La première brise venue du nord avait commencé à souffler, secouant l’acacia en fleur. Une ou deux fleurs étaient tombées sur moi et avec elles, quelques gouttes de rosée. C’est ce jour-là qu’un sannyāsī d’une surprenante beauté – grand, jeune, le teint clair, avec un visage à la fois grave et pur – vint trouver refuge dans le temple de Shiva, face à mes marches. Le bruit de son passage se répandit aussitôt dans le village. Les femmes, posant leurs cruches, se pressaient dans le temple pour toucher les pieds du saint homme.

La foule augmentait de jour en jour. C’est qu’il s’agissait d’un sannyāsī ; qui plus est, d’une incomparable beauté ; en outre, il ne négligeait personne, prenait les enfants sur ses genoux, questionnait les mères à propos de leur maisonnée. Rien d’étonnant qu’en très peu de temps il eût exercé un grand ascendant sur la société des femmes. Les hommes aussi étaient très nombreux à venir le voir. Tantôt il récitait un passage de la Bhagavata Purana, tantôt il commentait la Bhagavad Gita, tantôt il s’asseyait dans le temple pour discuter divers textes religieux. Les uns le consultaient pour un conseil, les autres pour un mantra sacré, d’autres enfin pour une maladie à guérir. Quant aux femmes qui venaient bavarder au ghāt, elles chuchotaient entre elles : « Comme il est beau ! On dirait que Shiva en personne réside maintenant dans son propre temple. »

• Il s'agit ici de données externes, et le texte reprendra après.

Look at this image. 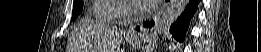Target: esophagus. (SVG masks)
<instances>
[{
  "instance_id": "34e87169",
  "label": "esophagus",
  "mask_w": 261,
  "mask_h": 52,
  "mask_svg": "<svg viewBox=\"0 0 261 52\" xmlns=\"http://www.w3.org/2000/svg\"><path fill=\"white\" fill-rule=\"evenodd\" d=\"M164 5L161 6V8L163 7ZM144 29L141 25L137 24V25H134V26H131L129 29H128V32L127 34L130 35V36H139L143 33Z\"/></svg>"
}]
</instances>
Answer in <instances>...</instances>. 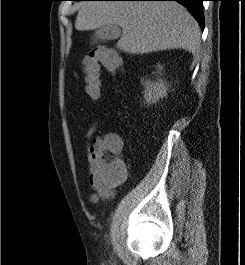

Chaque jour, à l’aube, juste avant le lever du soleil, quand le sannyāsī se plongeait dans les eaux du Gange, face à l’étoile du matin, et psalmodiait lentement de sa voix grave l’hymne à l’aurore, je n’entendais plus le murmure des vagues. Chaque matin, au-dessus de la berge orientale du Gange, je voyais le ciel rougir comme touché par la musique de sa voix, de longues traînées ardentes transfigurer les nuages, les ténèbres s’affaisser de tous côtés comme les sépales d’un bouton sur le point d’éclore et la rouge fleur du matin croître dans l’étang du ciel. À chaque syllabe, me semblait-il, de l’incantation prononcée par le renonçant debout au milieu du Gange, le visage tendu vers l’orient, les maléfices de la nuit se dissipaient un peu plus, la lune et les étoiles poursuivaient leur course vers l’ouest et le soleil son ascension à l’est, rythmant une progressive transmutation de l’univers.